MSA at BEA 2025 Shared Task: Disagreement-Aware Instruction Tuning for Multi-Dimensional Evaluation of LLMs as Math Tutors
Baraa Hikal, Mohamed Basem, Islam Oshallah, Ali Hamdi
TL;DR
This work tackles the challenge of evaluating AI tutors across four pedagogical dimensions in math dialogues using MRBench-derived data. It introduces MSA-MathEval, a unified pipeline that fine-tunes a single instruction-tuned model, Mathstral-7B-v0.1, with LoRA adapters and a disagreement-aware ensemble to handle all tracks without task-specific architectural changes, and it frames predictions via macro-F1 optimization. A key contribution is the disagreement-driven inference strategy, which preserves minority labels (e.g., 'To some extent') by aligning predictions with the development distribution, improving per-class recall under macro-F1 evaluation. The approach achieves strong results, including 1st place in Providing Guidance and top-5 across all tracks, demonstrating scalable, robust multi-dimensional evaluation of LLMs as math tutors and highlighting avenues for cross-domain generalization and calibration.
Abstract
We present MSA-MathEval, our submission to the BEA 2025 Shared Task on evaluating AI tutor responses across four instructional dimensions: Mistake Identification, Mistake Location, Providing Guidance, and Actionability.
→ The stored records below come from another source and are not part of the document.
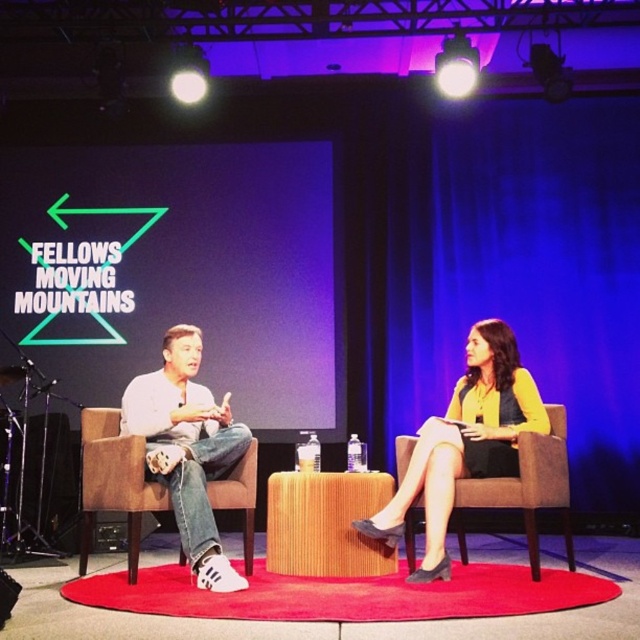 Is point (125, 513) positioned behind point (552, 458)?

Yes.

Does point (131, 580) come in front of point (480, 490)?

That is True.

Identify the location of brown leather chair at center. The image size is (640, 640). (115, 481).

Consider the image. Does yellow fabric dress at center come behind brown fabric chair at center?

No, yellow fabric dress at center is in front of brown fabric chair at center.

Which of these two, yellow fabric dress at center or brown fabric chair at center, stands taller?

yellow fabric dress at center is taller.

Between point (516, 396) and point (548, 449), which one is positioned behind?

Positioned behind is point (516, 396).

The height and width of the screenshot is (640, 640). I want to click on yellow fabric dress at center, so click(465, 442).

Is brown leather chair at center smaller than matte black speaker at left?

Yes, brown leather chair at center is smaller than matte black speaker at left.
Our approach uses a unified training pipeline to fine-tune a single instruction-tuned language model across all tracks, without any task-specific architectural changes. To improve prediction reliability, we introduce a disagreement-aware ensemble inference strategy that enhances coverage of minority labels. Our system achieves strong performance across all tracks, ranking 1st in Providing Guidance, 3rd in Actionability, and 4th in both Mistake Identification and Mistake Location. These results demonstrate the effectiveness of scalable instruction tuning and disagreement-driven modeling for robust, multi-dimensional evaluation of LLMs as educational tutors.